• [Data to examine]:

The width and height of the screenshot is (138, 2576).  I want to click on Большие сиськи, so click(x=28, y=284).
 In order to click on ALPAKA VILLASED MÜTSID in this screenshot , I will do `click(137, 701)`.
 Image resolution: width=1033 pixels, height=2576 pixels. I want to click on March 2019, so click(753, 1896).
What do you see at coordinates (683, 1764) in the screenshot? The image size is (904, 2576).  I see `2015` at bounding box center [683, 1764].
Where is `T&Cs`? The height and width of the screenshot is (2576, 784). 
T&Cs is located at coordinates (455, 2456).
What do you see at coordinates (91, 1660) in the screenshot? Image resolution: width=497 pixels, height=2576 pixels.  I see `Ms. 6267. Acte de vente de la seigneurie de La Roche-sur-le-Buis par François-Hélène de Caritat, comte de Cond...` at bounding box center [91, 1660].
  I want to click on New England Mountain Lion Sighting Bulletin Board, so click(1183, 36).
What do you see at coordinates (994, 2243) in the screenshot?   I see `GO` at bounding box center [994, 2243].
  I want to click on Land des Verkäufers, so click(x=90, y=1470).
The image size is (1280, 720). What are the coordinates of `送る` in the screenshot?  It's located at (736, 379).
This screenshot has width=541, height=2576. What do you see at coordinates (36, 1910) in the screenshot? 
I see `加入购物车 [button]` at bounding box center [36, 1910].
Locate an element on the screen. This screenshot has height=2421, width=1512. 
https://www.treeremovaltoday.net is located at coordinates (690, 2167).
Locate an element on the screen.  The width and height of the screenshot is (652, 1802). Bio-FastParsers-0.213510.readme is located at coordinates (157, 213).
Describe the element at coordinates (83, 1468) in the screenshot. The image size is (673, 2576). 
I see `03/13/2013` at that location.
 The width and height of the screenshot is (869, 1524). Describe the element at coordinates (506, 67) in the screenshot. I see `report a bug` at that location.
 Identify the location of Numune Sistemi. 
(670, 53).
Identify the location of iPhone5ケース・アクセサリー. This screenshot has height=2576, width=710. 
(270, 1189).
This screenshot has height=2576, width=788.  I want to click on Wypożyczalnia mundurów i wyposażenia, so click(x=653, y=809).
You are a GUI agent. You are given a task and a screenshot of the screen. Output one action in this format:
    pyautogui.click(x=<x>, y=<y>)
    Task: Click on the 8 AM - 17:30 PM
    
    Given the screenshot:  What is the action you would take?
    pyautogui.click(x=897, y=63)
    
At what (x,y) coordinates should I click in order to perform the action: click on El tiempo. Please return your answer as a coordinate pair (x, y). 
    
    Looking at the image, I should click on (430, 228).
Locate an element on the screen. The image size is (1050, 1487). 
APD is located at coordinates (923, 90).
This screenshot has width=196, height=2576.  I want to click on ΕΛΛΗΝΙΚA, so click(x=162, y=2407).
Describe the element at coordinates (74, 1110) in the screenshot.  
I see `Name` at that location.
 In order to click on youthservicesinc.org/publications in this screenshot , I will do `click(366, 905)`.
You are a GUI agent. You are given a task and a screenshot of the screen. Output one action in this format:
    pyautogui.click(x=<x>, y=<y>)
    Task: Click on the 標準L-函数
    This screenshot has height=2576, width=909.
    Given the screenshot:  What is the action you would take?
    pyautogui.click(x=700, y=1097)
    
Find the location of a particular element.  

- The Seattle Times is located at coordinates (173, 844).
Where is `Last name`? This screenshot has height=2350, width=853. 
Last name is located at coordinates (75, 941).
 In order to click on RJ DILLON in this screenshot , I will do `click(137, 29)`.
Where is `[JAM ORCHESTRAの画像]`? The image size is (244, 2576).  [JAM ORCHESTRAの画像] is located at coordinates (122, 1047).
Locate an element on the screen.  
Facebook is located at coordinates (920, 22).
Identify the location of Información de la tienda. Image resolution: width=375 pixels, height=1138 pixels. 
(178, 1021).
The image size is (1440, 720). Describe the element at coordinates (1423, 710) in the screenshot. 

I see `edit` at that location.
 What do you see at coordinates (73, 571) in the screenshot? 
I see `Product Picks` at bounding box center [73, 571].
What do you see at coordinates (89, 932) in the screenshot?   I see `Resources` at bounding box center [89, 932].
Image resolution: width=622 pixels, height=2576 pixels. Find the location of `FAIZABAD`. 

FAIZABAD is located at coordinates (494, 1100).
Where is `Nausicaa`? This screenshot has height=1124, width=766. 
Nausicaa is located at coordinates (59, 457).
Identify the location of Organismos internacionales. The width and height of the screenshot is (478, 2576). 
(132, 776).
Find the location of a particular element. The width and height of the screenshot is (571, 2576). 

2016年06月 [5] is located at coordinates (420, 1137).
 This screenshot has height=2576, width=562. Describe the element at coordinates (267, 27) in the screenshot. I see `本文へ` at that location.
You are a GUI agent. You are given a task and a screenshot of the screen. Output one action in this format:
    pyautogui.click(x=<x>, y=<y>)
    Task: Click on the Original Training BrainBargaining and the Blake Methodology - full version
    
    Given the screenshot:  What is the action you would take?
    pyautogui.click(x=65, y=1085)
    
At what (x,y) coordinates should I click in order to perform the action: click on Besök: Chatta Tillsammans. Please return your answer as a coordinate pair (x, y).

• [Required work]: Without any change, write the listing out again.

• [Result of this exercise]:
The width and height of the screenshot is (138, 2576).  I want to click on Большие сиськи, so click(x=28, y=284).
 In order to click on ALPAKA VILLASED MÜTSID in this screenshot , I will do `click(137, 701)`.
 Image resolution: width=1033 pixels, height=2576 pixels. I want to click on March 2019, so click(753, 1896).
What do you see at coordinates (683, 1764) in the screenshot? The image size is (904, 2576).  I see `2015` at bounding box center [683, 1764].
Where is `T&Cs`? The height and width of the screenshot is (2576, 784). 
T&Cs is located at coordinates (455, 2456).
What do you see at coordinates (91, 1660) in the screenshot? Image resolution: width=497 pixels, height=2576 pixels.  I see `Ms. 6267. Acte de vente de la seigneurie de La Roche-sur-le-Buis par François-Hélène de Caritat, comte de Cond...` at bounding box center [91, 1660].
  I want to click on New England Mountain Lion Sighting Bulletin Board, so click(1183, 36).
What do you see at coordinates (994, 2243) in the screenshot?   I see `GO` at bounding box center [994, 2243].
  I want to click on Land des Verkäufers, so click(x=90, y=1470).
The image size is (1280, 720). What are the coordinates of `送る` in the screenshot?  It's located at (736, 379).
This screenshot has width=541, height=2576. What do you see at coordinates (36, 1910) in the screenshot? 
I see `加入购物车 [button]` at bounding box center [36, 1910].
Locate an element on the screen. This screenshot has height=2421, width=1512. 
https://www.treeremovaltoday.net is located at coordinates (690, 2167).
Locate an element on the screen.  The width and height of the screenshot is (652, 1802). Bio-FastParsers-0.213510.readme is located at coordinates (157, 213).
Describe the element at coordinates (83, 1468) in the screenshot. The image size is (673, 2576). 
I see `03/13/2013` at that location.
 The width and height of the screenshot is (869, 1524). Describe the element at coordinates (506, 67) in the screenshot. I see `report a bug` at that location.
 Identify the location of Numune Sistemi. 
(670, 53).
Identify the location of iPhone5ケース・アクセサリー. This screenshot has height=2576, width=710. 
(270, 1189).
This screenshot has height=2576, width=788.  I want to click on Wypożyczalnia mundurów i wyposażenia, so click(x=653, y=809).
You are a GUI agent. You are given a task and a screenshot of the screen. Output one action in this format:
    pyautogui.click(x=<x>, y=<y>)
    Task: Click on the 8 AM - 17:30 PM
    
    Given the screenshot:  What is the action you would take?
    pyautogui.click(x=897, y=63)
    
At what (x,y) coordinates should I click in order to perform the action: click on El tiempo. Please return your answer as a coordinate pair (x, y). 
    
    Looking at the image, I should click on (430, 228).
Locate an element on the screen. The image size is (1050, 1487). 
APD is located at coordinates (923, 90).
This screenshot has width=196, height=2576.  I want to click on ΕΛΛΗΝΙΚA, so click(x=162, y=2407).
Describe the element at coordinates (74, 1110) in the screenshot.  
I see `Name` at that location.
 In order to click on youthservicesinc.org/publications in this screenshot , I will do `click(366, 905)`.
You are a GUI agent. You are given a task and a screenshot of the screen. Output one action in this format:
    pyautogui.click(x=<x>, y=<y>)
    Task: Click on the 標準L-函数
    This screenshot has height=2576, width=909.
    Given the screenshot:  What is the action you would take?
    pyautogui.click(x=700, y=1097)
    
Find the location of a particular element.  

- The Seattle Times is located at coordinates (173, 844).
Where is `Last name`? This screenshot has height=2350, width=853. 
Last name is located at coordinates (75, 941).
 In order to click on RJ DILLON in this screenshot , I will do `click(137, 29)`.
Where is `[JAM ORCHESTRAの画像]`? The image size is (244, 2576).  [JAM ORCHESTRAの画像] is located at coordinates (122, 1047).
Locate an element on the screen.  
Facebook is located at coordinates (920, 22).
Identify the location of Información de la tienda. Image resolution: width=375 pixels, height=1138 pixels. 
(178, 1021).
The image size is (1440, 720). Describe the element at coordinates (1423, 710) in the screenshot. 

I see `edit` at that location.
 What do you see at coordinates (73, 571) in the screenshot? 
I see `Product Picks` at bounding box center [73, 571].
What do you see at coordinates (89, 932) in the screenshot?   I see `Resources` at bounding box center [89, 932].
Image resolution: width=622 pixels, height=2576 pixels. Find the location of `FAIZABAD`. 

FAIZABAD is located at coordinates (494, 1100).
Where is `Nausicaa`? This screenshot has height=1124, width=766. 
Nausicaa is located at coordinates (59, 457).
Identify the location of Organismos internacionales. The width and height of the screenshot is (478, 2576). 
(132, 776).
Find the location of a particular element. The width and height of the screenshot is (571, 2576). 

2016年06月 [5] is located at coordinates (420, 1137).
 This screenshot has height=2576, width=562. Describe the element at coordinates (267, 27) in the screenshot. I see `本文へ` at that location.
You are a GUI agent. You are given a task and a screenshot of the screen. Output one action in this format:
    pyautogui.click(x=<x>, y=<y>)
    Task: Click on the Original Training BrainBargaining and the Blake Methodology - full version
    
    Given the screenshot:  What is the action you would take?
    pyautogui.click(x=65, y=1085)
    
At what (x,y) coordinates should I click in order to perform the action: click on Besök: Chatta Tillsammans. Please return your answer as a coordinate pair (x, y).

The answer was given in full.